#### Dataset entries:
►
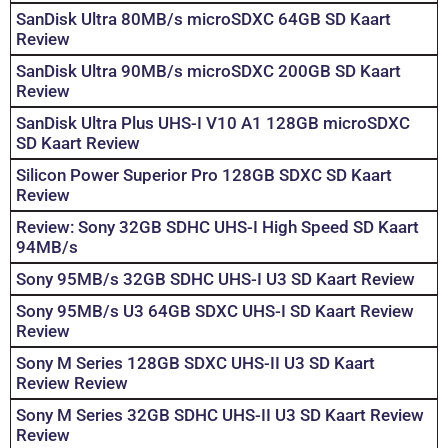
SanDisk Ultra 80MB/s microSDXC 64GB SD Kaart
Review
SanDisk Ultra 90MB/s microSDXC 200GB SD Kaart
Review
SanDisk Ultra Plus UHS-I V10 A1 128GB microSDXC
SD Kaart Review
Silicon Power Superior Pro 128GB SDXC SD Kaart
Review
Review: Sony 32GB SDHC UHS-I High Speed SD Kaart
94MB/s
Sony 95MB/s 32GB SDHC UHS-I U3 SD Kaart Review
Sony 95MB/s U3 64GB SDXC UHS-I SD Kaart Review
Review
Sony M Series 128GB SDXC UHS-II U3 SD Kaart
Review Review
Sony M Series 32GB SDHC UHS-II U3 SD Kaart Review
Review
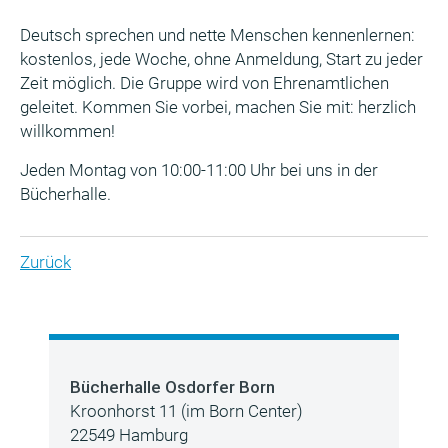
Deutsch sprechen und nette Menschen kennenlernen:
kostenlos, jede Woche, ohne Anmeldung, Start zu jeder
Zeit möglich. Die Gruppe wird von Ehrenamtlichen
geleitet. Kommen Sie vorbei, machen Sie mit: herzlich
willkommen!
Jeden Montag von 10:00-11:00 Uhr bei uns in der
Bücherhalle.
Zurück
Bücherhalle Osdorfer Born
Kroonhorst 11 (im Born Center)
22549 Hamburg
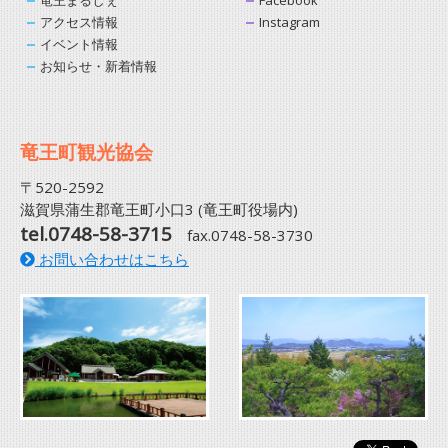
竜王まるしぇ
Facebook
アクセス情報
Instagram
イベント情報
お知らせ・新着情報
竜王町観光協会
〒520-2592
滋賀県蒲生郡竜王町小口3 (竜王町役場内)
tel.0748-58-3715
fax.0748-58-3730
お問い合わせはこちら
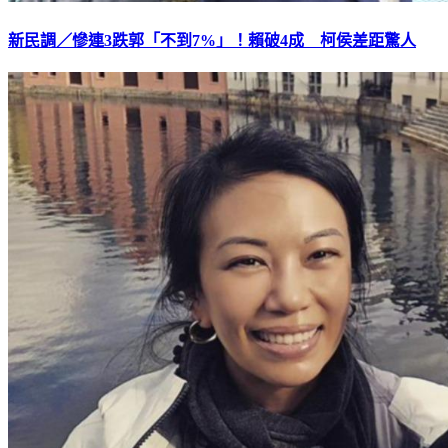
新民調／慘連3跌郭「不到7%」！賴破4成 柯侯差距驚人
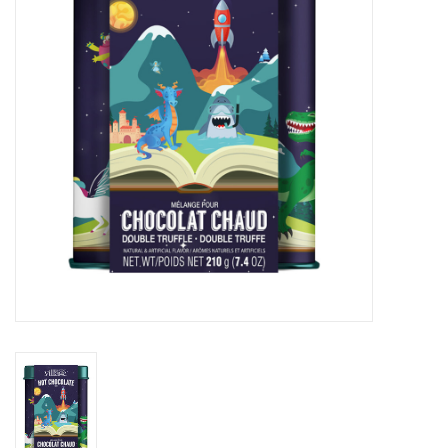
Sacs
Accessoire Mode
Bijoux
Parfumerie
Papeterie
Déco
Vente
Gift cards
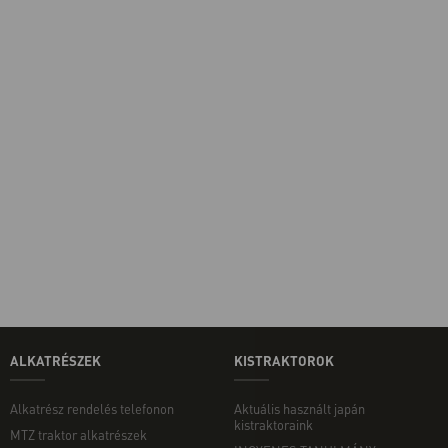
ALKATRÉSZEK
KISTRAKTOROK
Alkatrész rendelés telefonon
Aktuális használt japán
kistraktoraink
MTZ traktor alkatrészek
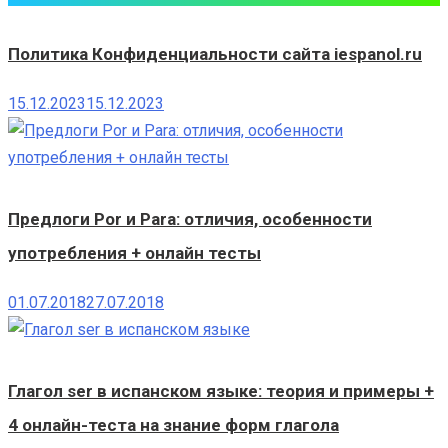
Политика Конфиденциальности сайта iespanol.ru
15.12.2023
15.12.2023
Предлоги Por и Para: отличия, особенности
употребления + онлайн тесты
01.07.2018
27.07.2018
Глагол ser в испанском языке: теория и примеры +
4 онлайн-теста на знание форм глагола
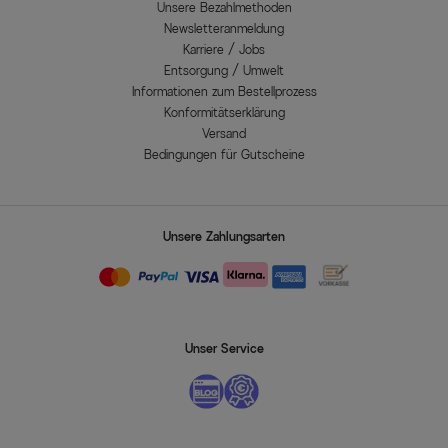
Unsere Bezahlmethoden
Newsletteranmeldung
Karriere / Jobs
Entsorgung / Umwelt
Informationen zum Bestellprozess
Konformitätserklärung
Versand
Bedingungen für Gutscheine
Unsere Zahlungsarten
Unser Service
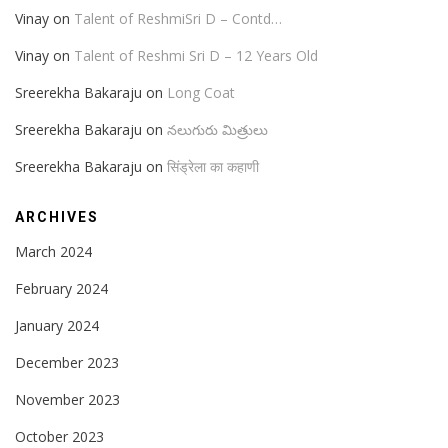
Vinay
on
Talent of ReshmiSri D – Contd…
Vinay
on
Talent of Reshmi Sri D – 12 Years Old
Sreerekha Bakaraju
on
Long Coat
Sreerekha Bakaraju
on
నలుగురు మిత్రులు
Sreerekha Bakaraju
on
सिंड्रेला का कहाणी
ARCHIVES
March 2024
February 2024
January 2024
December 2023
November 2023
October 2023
◄
►
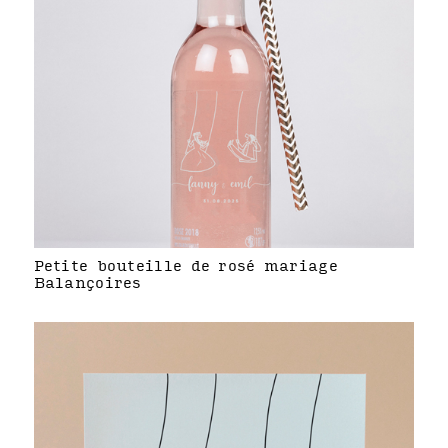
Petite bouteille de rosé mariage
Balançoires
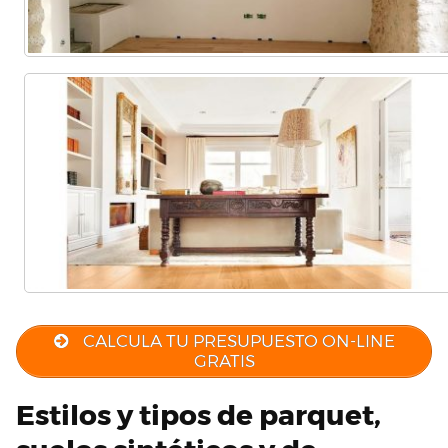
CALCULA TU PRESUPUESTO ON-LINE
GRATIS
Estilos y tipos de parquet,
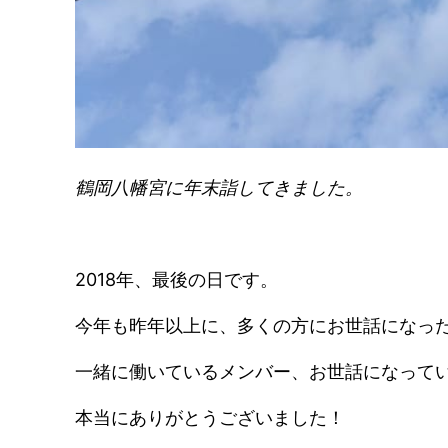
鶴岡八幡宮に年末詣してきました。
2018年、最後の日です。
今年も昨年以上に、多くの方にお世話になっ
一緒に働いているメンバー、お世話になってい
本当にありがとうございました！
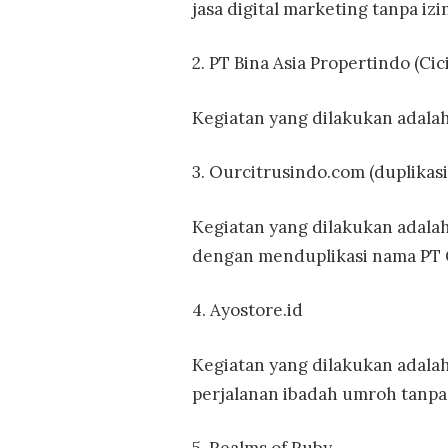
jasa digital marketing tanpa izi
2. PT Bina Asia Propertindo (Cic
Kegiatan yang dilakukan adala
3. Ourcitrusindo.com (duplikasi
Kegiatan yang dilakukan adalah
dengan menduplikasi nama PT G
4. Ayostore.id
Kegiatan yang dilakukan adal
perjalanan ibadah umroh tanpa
◄
#### What the task asks:
Using the entries above, extract exactly the lines from the one that contains "22549 Hamburg" through the one that contains "Informationen zum Bestellprozess". Do not carry over any pictures.

#### Reply to the task:
22549 Hamburg
竜王まるしぇ
Facebook
アクセス情報
Instagram
イベント情報
お知らせ・新着情報
竜王町観光協会
〒520-2592
滋賀県蒲生郡竜王町小口3 (竜王町役場内)
tel.0748-58-3715
fax.0748-58-3730
お問い合わせはこちら
新民調／慘連3跌郭「不到7%」！賴破4成 柯侯差距驚人
Sacs
Accessoire Mode
Bijoux
Parfumerie
Papeterie
Déco
Vente
Gift cards
ALKATRÉSZEK
KISTRAKTOROK
Alkatrész rendelés telefonon
Aktuális használt japán
kistraktoraink
MTZ traktor alkatrészek
Политика Конфиденциальности сайта iespanol.ru
15.12.2023
15.12.2023
Предлоги Por и Para: отличия, особенности
употребления + онлайн тесты
01.07.2018
27.07.2018
Глагол ser в испанском языке: теория и примеры +
4 онлайн-теста на знание форм глагола
Unsere Bezahlmethoden
Newsletteranmeldung
Karriere / Jobs
Entsorgung / Umwelt
Informationen zum Bestellprozess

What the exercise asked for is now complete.